基本的にはそんな穴埋めみたいな作業ではダメだと思う。やはり型にはめようて発想が今回の補助金の趣旨にそぐわない。企業が一つのストーリーをしっかり書いてくるということが,一つ大事なことで,一部コンサルタントが示すような細かい形式論法で穴埋めをしてみても,無味乾燥で読めたもんじゃないと思う。公式見解のYouTubeを見ていても,もっと自分の頭で考えろということ言ってるんでまあそうすると項目のポイントは押さえながらやはり自分たちが言いたいこと,自分たちが世の中で実現したいを,ストレートに表現するのが一番良い。テンプレートから入ると,形式を埋めることに頭が行ってしまい,オリジナルの自分の言葉がなくなっていうところが弊害である。
中身をどう充実させるか?
事業計画書に記載すべき必須項目は公募要領等に示されているが,当該項目を網羅することで力尽き,個々の記載が薄いともうダメである。

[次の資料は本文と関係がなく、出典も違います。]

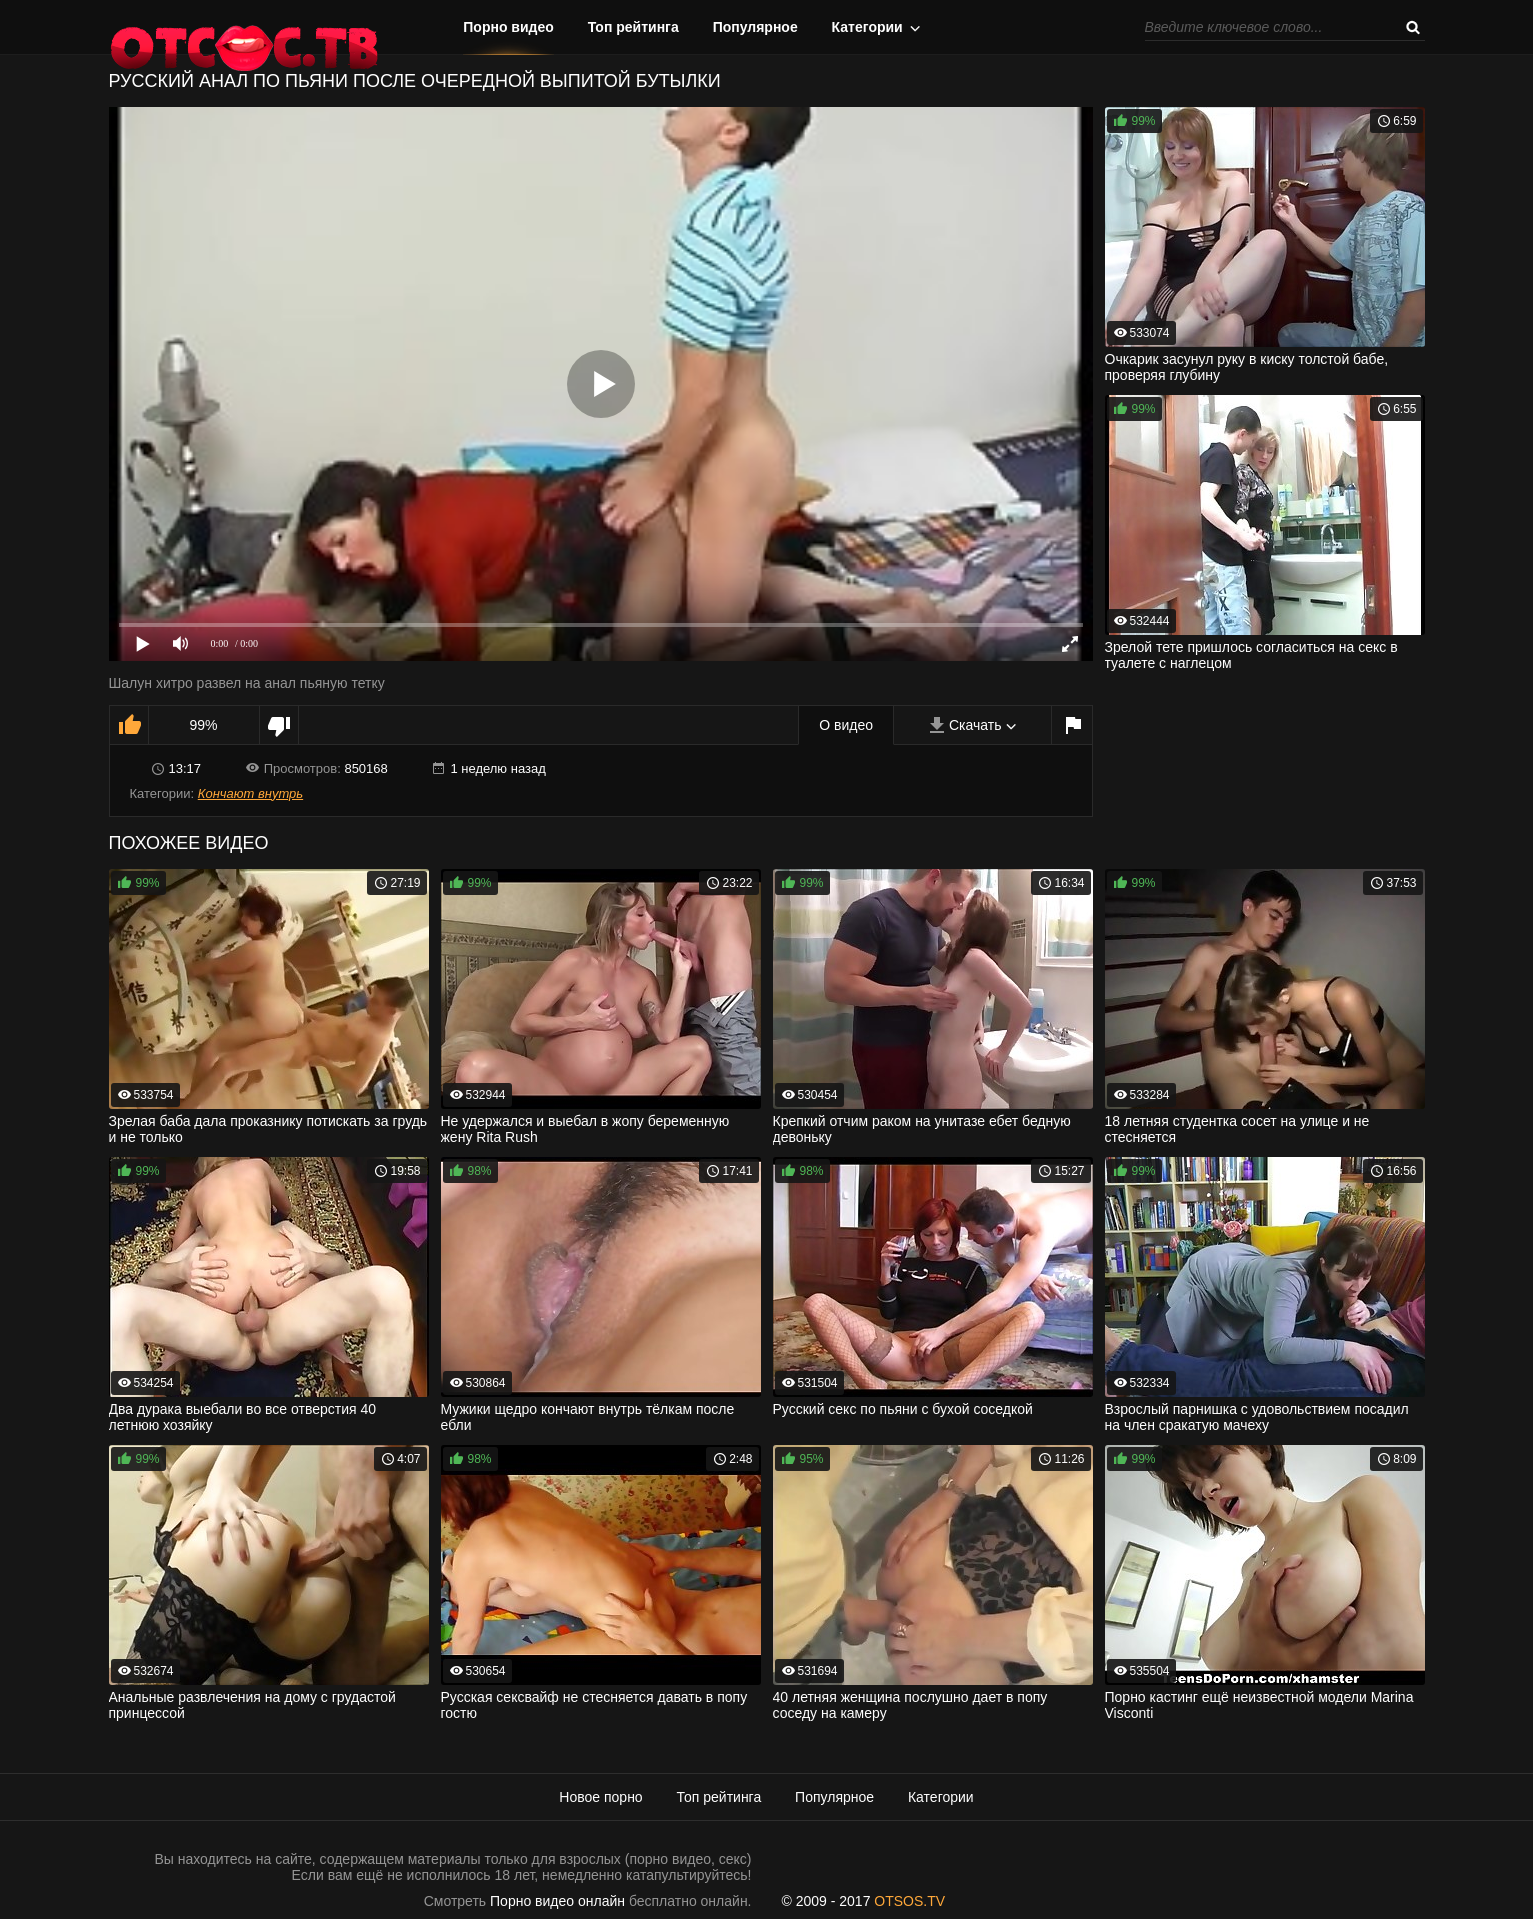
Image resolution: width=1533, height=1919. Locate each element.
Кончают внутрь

しっかりリサーチをして,自社の戦略を明確にし,市場分析を行い,事業計画の中身をしっかり考えて考え抜いて表現する,そういうスタンスでやっていかないと駄目で,当社も支援してる会社で1回目通らなくて会社から事務局に問い合わせていただいたらいろんな問題点出てきて,それを全部潰していったら,(文字を小さくして)1回目の倍ぐらいの分量になったことがある(その案件は,無事6000万円,採択された)。必須項目及びその順序を守りつつ,オリジナリティをどうだすかが重要である。顧客と一緒に共同作業で作り上げていくが,やっぱり引き出し手がいないとアイデアが出てこない。最初のヒアリングでも,1-2割ぐらいしか埋まらない。そこからが勝負で,そこからもっと具体的に考えるために対話を重ねることで,内容が良くなってくる。また,会社が持っていない「外部環境の情報」を,支援者もしっかりリサーチして会社が気づいてないことを入れ込んでいく必要がある。また,計画の練度も意識する。分量を埋めるだけの作業ではなく,骨太の本質論から外れている枝葉末節を切ったりとかも含めて終わりがない作業。申請期限の数日前を事業計画作成の期限とし,その時点までどんどんどんどん改良に改良を重ねていくイメージがリアルではないかと思う。
事業計画書の分量は?
一応,決まっており,原則15ページ,補助金額が3000万円以下の場合は10ページ,ということになっている。ただ,これをオーバーしても別に落とすことはしないということが示されている。このあたりの許容度も今回の補助金が形式主義ではない点ですばらしい。
審査基準は?
審査項目っていうか採点基準この項目がちゃんと書かれてるかって審査基準もちゃんと公表されてるんでそれをしっかり問いに答えるとか審査基準に合致するような記載を心がけるというところが重要である。
※審査項目(今後変更になる可能性あり)
補助対象事業としての適格性:補助対象事業の要件」を満たすか。補助事業終了後3~5年計画で「付加価値額」年率平均3.0%((【グローバル V 字回復枠】については 5.0%))以上の増加等を達成する取組みであるか。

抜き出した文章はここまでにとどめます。